Neighbourhood Planning Bill Debate

Full Debate: Read Full Debate
Department: Wales Office
Lord Stunell Portrait Lord Stunell (LD)
- Hansard - -

My Lords, it is a pleasure to follow the noble Lord, Lord Renfrew, and I associate myself with his remarks. He and I are both members of the All-Party Parliamentary Archaeology Group and it has been of great interest to follow this aspect of the planning system in that forum.

I served as a Minister in the Department for Communities and Local Government. Indeed, I was one of the two Ministers who stood at the Dispatch Box to steer the Localism Act 2011 on to the statute book. It has been very good to hear the praise handed out for the neighbourhood planning concept, which is included in that Act. I have very recently become a member of the Marple Neighbourhood Forum, which had its inaugural AGM on Saturday. It aims to publish a plan for the community of Marple in my former constituency, with a view to a decision being taken in 2019. I say to my noble friend Lord Greaves, who is in his place, that it is not a parish council area; this is not exclusively a parish domain.

The Localism Act introduced neighbourhood plans as a concept and set out the mechanism for delivering them. The concept had critics at the time—I thought, perhaps a little unfairly, that most of the critics wished they had thought of it first. It had some welcome moves forward in the Housing and Planning Act 2016 and there are some further proposals in this Bill that, broadly speaking, I welcome. One of the big fears of Ministers in introducing neighbourhood plans was that they would be open to sabotage by local planning authorities, councils and councillors hostile to the idea of losing control of the planning function.

Equally, there were fears that there would be lethargy and torpor in carrying through the processes that were necessary to institute a neighbourhood plan. Some of those concerns were addressed in the Housing and Planning Act and in some of the related statutory instruments. In this Bill there are some further safeguards against interference in neighbourhood plans by other people. That is good—but of course we now see that the sabotage is coming not from local planning authorities but from inspectors appointed by the Secretary of State and, indeed, the Secretary of State himself. Seven years on from 2010, when we were discussing these matters in the department, the wheel has turned and it seems that Whitehall is slowly, silently and insidiously trying to make neighbourhood plans subsidiary to, or trivial in relation to, the factors to be taken into account in approving planning policy and in meeting ministerial targets.

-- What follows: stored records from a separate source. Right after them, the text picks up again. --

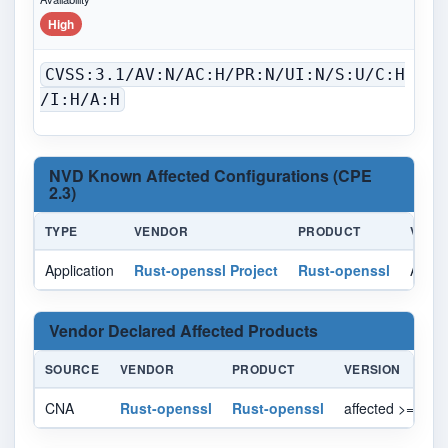
High
CVSS:3.1/AV:N/AC:H/PR:N/UI:N/S:U/C:H
/I:H/A:H
NVD Known Affected Configurations (CPE
2.3)
TYPE
VENDOR
PRODUCT
VERS
Application
Rust-openssl Project
Rust-openssl
All
Vendor Declared Affected Products
SOURCE
VENDOR
PRODUCT
VERSION
CNA
Rust-openssl
Rust-openssl
affected >= 0.10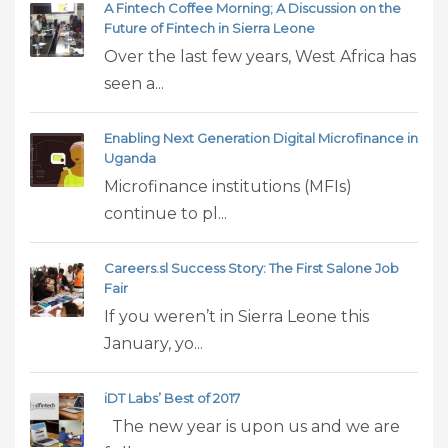
A Fintech Coffee Morning; A Discussion on the
Future of Fintech in Sierra Leone
Over the last few years, West Africa has
seen a...
Enabling Next Generation Digital Microfinance in
Uganda
Microfinance institutions (MFIs)
continue to pl...
Careers.sl Success Story: The First Salone Job
Fair
If you weren’t in Sierra Leone this
January, yo...
iDT Labs’ Best of 2017
The new year is upon us and we are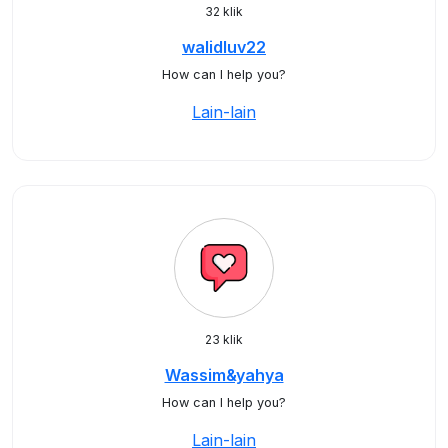
32 klik
walidluv22
How can I help you?
Lain-lain
23 klik
Wassim&yahya
How can I help you?
Lain-lain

The public perception that I inherited as a Minister in 2010 was that there were basically three steps in the planning process: the developer proposes, the community opposes and the planner imposes. The neighbourhood planning system is intended to break that combative and confrontational way of deciding how communities should be shaped. I do not see much wrong with the new proposals in the Bill relating to neighbourhood plans but there is something missing: a much stronger presumption that neighbourhood plans, duly adopted, trump rogue planning inspectors and strongly inhibit the Secretary of State from being tempted to back rogue planning inspectors, so that we see no more cases of a Secretary of State deciding to override a neighbourhood plan.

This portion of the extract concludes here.